Researchers suggest that when waves in the upper atmosphere converge over specific locations on the Earth, it amplifies naturally occurring airglow, a faint light in the night sky that often appears green due to the activities of atoms of oxygen in the high atmosphere.
Generally, it is not easy to spot the airglow but on bright nights it produces an unexplained glow that can be seen with the naked eye. There is a lot of written record about the unusual glow in historical observations.
Historical accounts of bright nights go back centuries.
European newspapers and the scientific literature carried observations of these events in 1783, 1908 and 1916.
According to Gordon Shepherd, an aeronomer from the York University in Toronto in Canada, Bright Nights do exist and they are a part of the variability of airglow that can be observed with satellite instruments.
Shepherd, who is also the lead author of the study published in the journal Geophysical Research Letters, further stated that the historical record is so coherent, it goes back over centuries and the descriptions are very similar.
• Modern observations of bright nights from Earth are practically nonexistent due to pollution. Even dedicated airglow researchers have never seen a true bright night.
• However, even before the advent of artificial lighting, bright nights were rare and highly localised.
• Researchers could see bright night events reflected in airglow data from the Wind Imaging Interferometer (WINDII), an instrument once carried by NASA’s Upper Atmosphere Research Satellite (1991-2005).
• They searched for mechanisms that would cause airglow to increase to visible levels at specific locations.
• Airglow comes from emissions of different colours of light from chemical reactions in the upper reaches of the atmosphere. The green portion of airglow occurs when light from the sun splits apart molecular oxygen into individual oxygen atoms.
• When the atoms recombine, they give off the excess energy as photons in the green part of the visible light spectrum, giving the sky a greenish tinge.
• To find factors that would cause an increase in airglow and create bright nights, researchers searched two years of WINDII data.
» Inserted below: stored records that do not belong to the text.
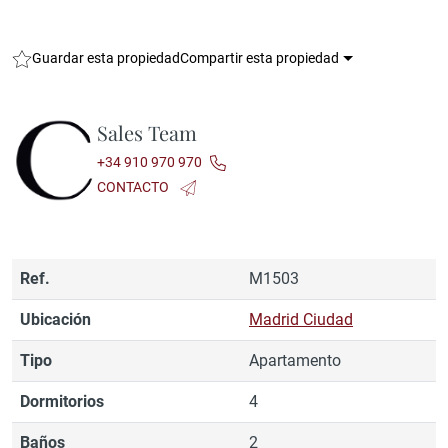
Guardar esta propiedad
Compartir esta propiedad
Sales Team
+34 910 970 970
CONTACTO
Ref.
M1503
Ubicación
Madrid Ciudad
Tipo
Apartamento
Dormitorios
4
Baños
2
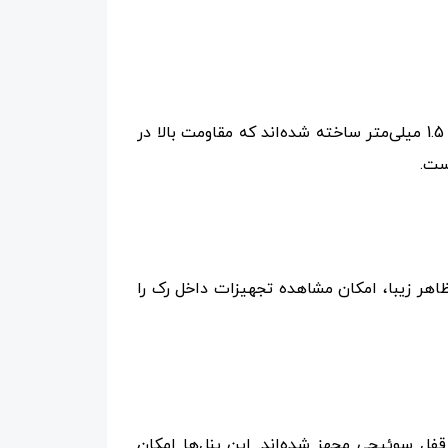
بدنه مقاوم از جنس ورق گالوانیزه با ضخامت 1.5 میلی‌متر: رک‌های ایستاده اچ پی آسیا از ورق گالوانیزه با ضخامت 1.5 میلی‌متر ساخته شده‌اند که مقاومت بالا در
ست.
هر زیبا، امکان مشاهده تجهیزات داخل رک را
قفل سوئیچی مجهز شده‌اند. این پنل‌ها امکان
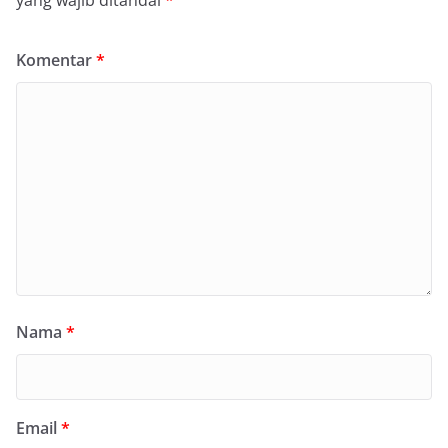
yang wajib ditandai
*
Komentar
*
Nama
*
Email
*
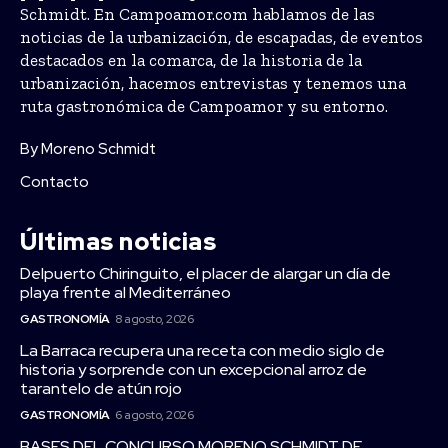
Schmidt. En Campoamor.com hablamos de las
noticias de la urbanización, de escapadas, de eventos
destacados en la comarca, de la historia de la
urbanización, hacemos entrevistas y tenemos una
ruta gastronómica de Campoamor y su entorno.
By Moreno Schmidt
Contacto
Últimas noticias
Delpuerto Chiringuito, el placer de alargar un día de
playa frente al Mediterráneo
GASTRONOMÍA
8 agosto, 2026
La Barraca recupera una receta con medio siglo de
historia y sorprende con un excepcional arroz de
tarantelo de atún rojo
GASTRONOMÍA
6 agosto, 2026
BASES DEL CONCURSO MORENO SCHMIDT DE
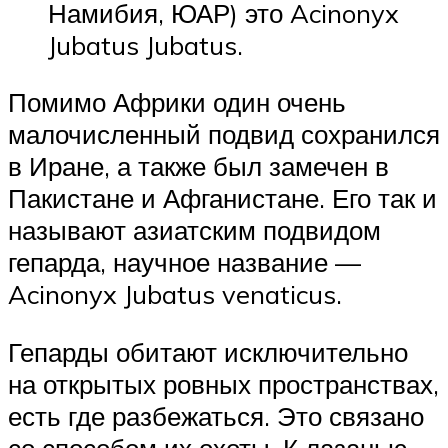
Намибия, ЮАР) это Acinonyx
Jubatus Jubatus.
Помимо Африки один очень
малочисленный подвид сохранился
в Иране, а также был замечен в
Пакистане и Афганистане. Его так и
называют азиатским подвидом
гепарда, научное название —
Acinonyx Jubatus venaticus.
Гепарды обитают исключительно
на открытых ровных пространствах,
есть где разбежаться. Это связано
со способом их охоты. К лазанью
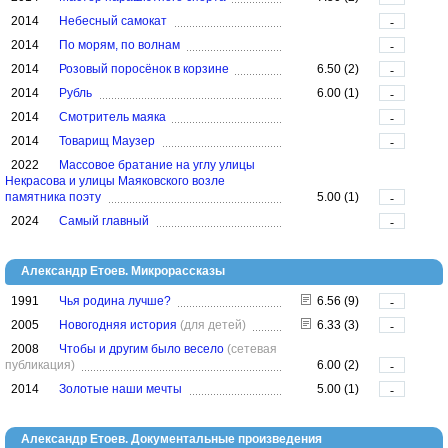
2014
Небесный самокат
-
2014
По морям, по волнам
-
2014
Розовый поросёнок в корзине
6.50 (2)
-
2014
Рубль
6.00 (1)
-
2014
Смотритель маяка
-
2014
Товарищ Маузер
-
2022
Массовое братание на углу улицы
Некрасова и улицы Маяковского возле
памятника поэту
5.00 (1)
-
2024
Самый главный
-
Александр Етоев. Микрорассказы
1991
Чья родина лучше?
6.56 (9)
-
2005
Новогодняя история
(для детей)
6.33 (3)
-
2008
Чтобы и другим было весело
(сетевая
публикация)
6.00 (2)
-
2014
Золотые наши мечты
5.00 (1)
-
Александр Етоев. Документальные произведения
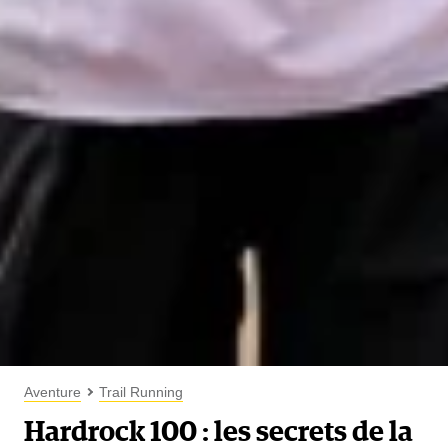
Aventure
Trail Running
Hardrock 100 : les secrets de la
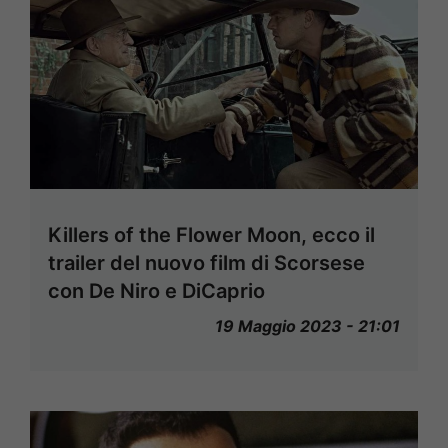
Killers of the Flower Moon, ecco il
trailer del nuovo film di Scorsese
con De Niro e DiCaprio
19 Maggio 2023 - 21:01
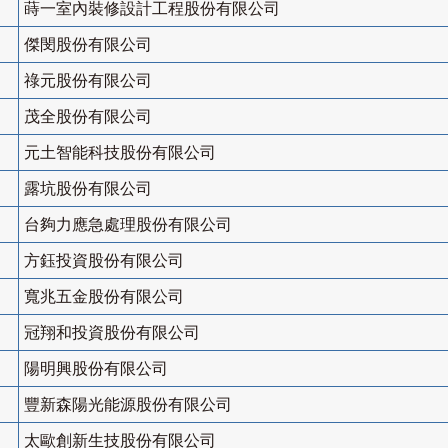
蒔一室內裝修設計工程股份有限公司
傑閔股份有限公司
祿元股份有限公司
茂全股份有限公司
元土智能科技股份有限公司
露坑股份有限公司
台夠力應急處理股份有限公司
方鈺投資股份有限公司
寬兆五金股份有限公司
冠翔和投資股份有限公司
陽明興股份有限公司
豐新森陽光能源股份有限公司
太歐創新生技股份有限公司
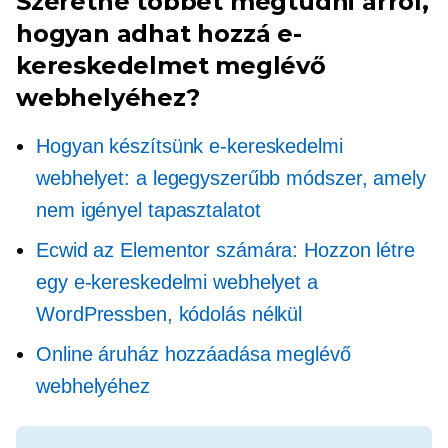
Szeretne többet megtudni arról,
hogyan adhat hozzá e-
kereskedelmet meglévő
webhelyéhez?
Hogyan készítsünk e-kereskedelmi
webhelyet: a legegyszerűbb módszer, amely
nem igényel tapasztalatot
Ecwid az Elementor számára: Hozzon létre
egy e-kereskedelmi webhelyet a
WordPressben, kódolás nélkül
Online áruház hozzáadása meglévő
webhelyéhez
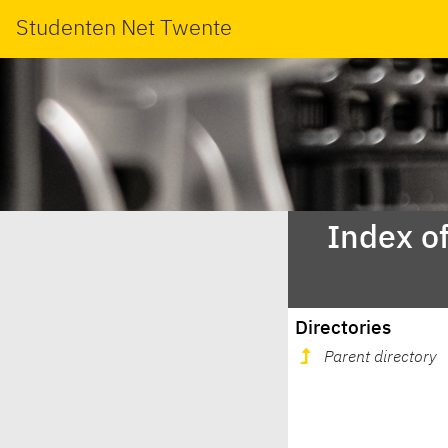
Studenten Net Twente
Index of
Directories
Parent directory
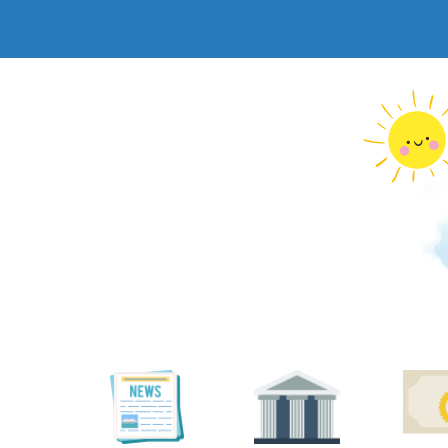
跳
到
主
要
內
容
區
塊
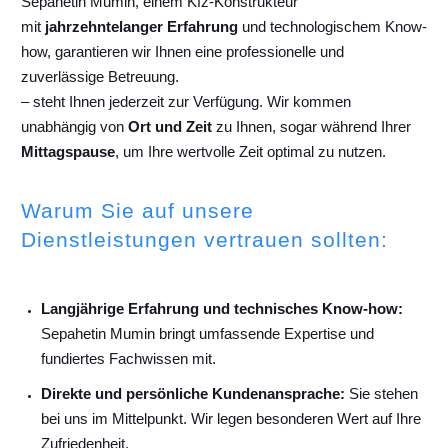
Sepahetin Mumin, einem Kfz-Konstrukteur
mit
jahrzehntelanger Erfahrung
und technologischem Know-
how, garantieren wir Ihnen eine professionelle und
zuverlässige Betreuung.
– steht Ihnen jederzeit zur Verfügung. Wir kommen
unabhängig von
Ort und Zeit
zu Ihnen, sogar während Ihrer
Mittagspause
, um Ihre wertvolle Zeit optimal zu nutzen.
Warum Sie auf unsere
Dienstleistungen vertrauen sollten:
Langjährige Erfahrung und technisches Know-how:
Sepahetin Mumin bringt umfassende Expertise und
fundiertes Fachwissen mit.
Direkte und persönliche Kundenansprache:
Sie stehen
bei uns im Mittelpunkt. Wir legen besonderen Wert auf Ihre
Zufriedenheit.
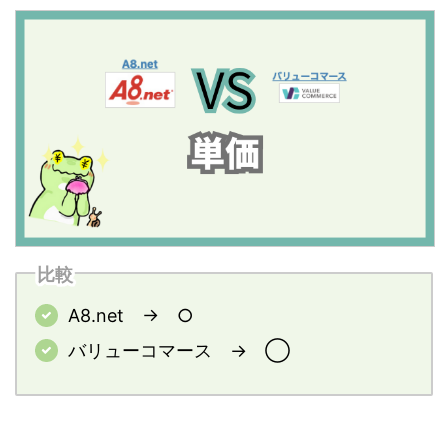
比較
A8.net → ○
バリューコマース → ◯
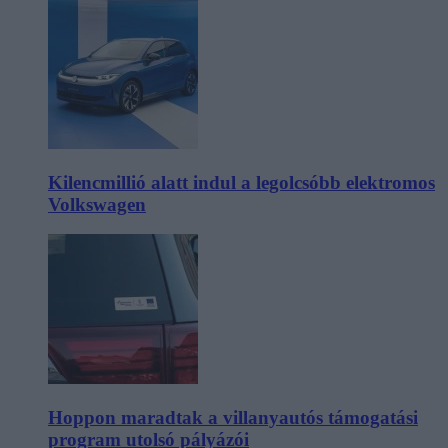
Kilencmillió alatt indul a legolcsóbb elektromos
Volkswagen
Hoppon maradtak a villanyautós támogatási
program utolsó pályázói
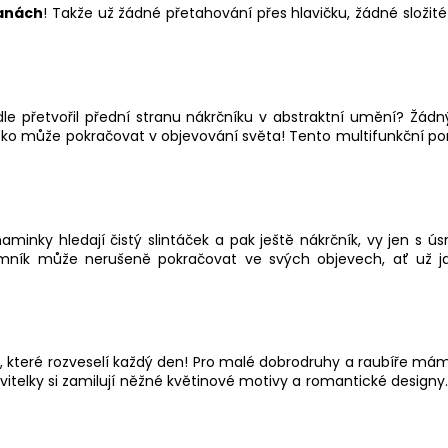
ranách
! Takže už žádné přetahování přes hlavičku, žádné složit
dle přetvořil přední stranu nákrčníku v abstraktní umění? Žád
tko může pokračovat v objevování světa! Tento multifunkční p
aminky hledají čistý slintáček a pak ještě nákrčník, vy jen 
mník může nerušeně pokračovat ve svých objevech, ať už j
rů, které rozveselí každý den! Pro malé dobrodruhy a raubíře m
itelky si zamilují něžné květinové motivy a romantické designy. 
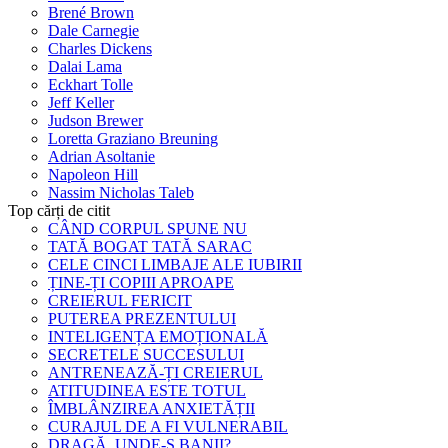
Brené Brown
Dale Carnegie
Charles Dickens
Dalai Lama
Eckhart Tolle
Jeff Keller
Judson Brewer
Loretta Graziano Breuning
Adrian Asoltanie
Napoleon Hill
Nassim Nicholas Taleb
Top cărți de citit
CÂND CORPUL SPUNE NU
TATĂ BOGAT TATĂ SARAC
CELE CINCI LIMBAJE ALE IUBIRII
ȚINE-ȚI COPIII APROAPE
CREIERUL FERICIT
PUTEREA PREZENTULUI
INTELIGENȚA EMOȚIONALĂ
SECRETELE SUCCESULUI
ANTRENEAZĂ-ȚI CREIERUL
ATITUDINEA ESTE TOTUL
ÎMBLÂNZIREA ANXIETĂȚII
CURAJUL DE A FI VULNERABIL
DRAGĂ, UNDE-S BANII?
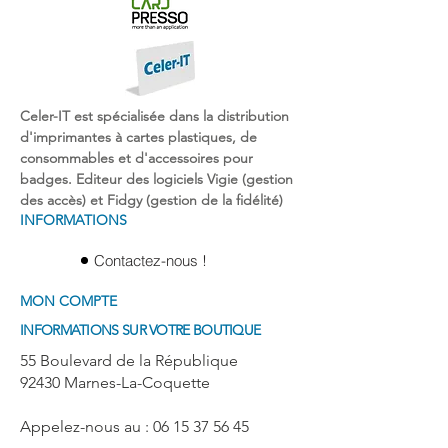
Celer-IT est spécialisée dans la
distribution
d'imprimantes
à
cartes plastiques
, de
consommables et d'
accessoires pour
badges
. Editeur des logiciels Vigie (gestion
des accès) et Fidgy (gestion de la fidélité)
INFORMATIONS
Contactez-nous !
MON COMPTE
INFORMATIONS SUR VOTRE BOUTIQUE
55 Boulevard de la République
92430 Marnes-La-Coquette
Appelez-nous au : 06 15 37 56 45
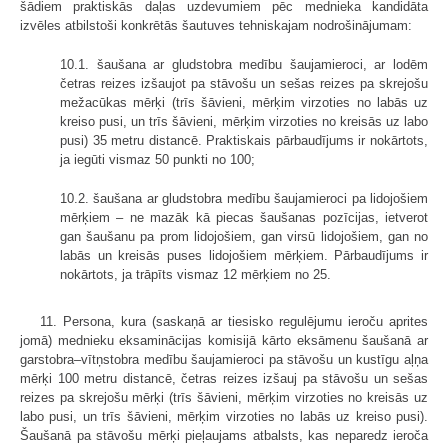
šādiem praktiskās daļas uzdevumiem pēc mednieka kandidāta
izvēles atbilstoši konkrētās šautuves tehniskajam nodrošinājumam:
10.1. šaušana ar gludstobra medību šaujamieroci, ar lodēm
četras reizes izšaujot pa stāvošu un sešas reizes pa skrejošu
mežacūkas mērķi (trīs šāvieni, mērķim virzoties no labās uz
kreiso pusi, un trīs šāvieni, mērķim virzoties no kreisās uz labo
pusi) 35 metru distancē. Praktiskais pārbaudījums ir nokārtots,
ja iegūti vismaz 50 punkti no 100;
10.2. šaušana ar gludstobra medību šaujamieroci pa lidojošiem
mērķiem – ne mazāk kā piecas šaušanas pozīcijas, ietverot
gan šaušanu pa prom lidojošiem, gan virsū lidojošiem, gan no
labās un kreisās puses lidojošiem mērķiem. Pārbaudījums ir
nokārtots, ja trāpīts vismaz 12 mērķiem no 25.
11. Persona, kura (saskaņā ar tiesisko regulējumu ieroču aprites
jomā) mednieku eksaminācijas komisijā kārto eksāmenu šaušanā ar
garstobra–vītņstobra medību šaujamieroci pa stāvošu un kustīgu aļņa
mērķi 100 metru distancē, četras reizes izšauj pa stāvošu un sešas
reizes pa skrejošu mērķi (trīs šāvieni, mērķim virzoties no kreisās uz
labo pusi, un trīs šāvieni, mērķim virzoties no labās uz kreiso pusi).
Šaušanā pa stāvošu mērķi pieļaujams atbalsts, kas neparedz ieroča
• They identified 11 events where WINDII detected a spike in airglow levels that would be visible to the human eye, two of which have been described in detail in the study.
• These events were four to 10 times brighter than normal airglow and could be responsible for the bright nights observed throughout history.
The Researchers estimated that visible bright nights occur only once per year at a specific location and their observation would rely on a sky watcher looking from a remote location on a clear, moonless night with dark-focussed eyes.
Further, Shepherd estimates that a bright night occurs somewhere on Earth, at different longitudes, on about seven percent of nights.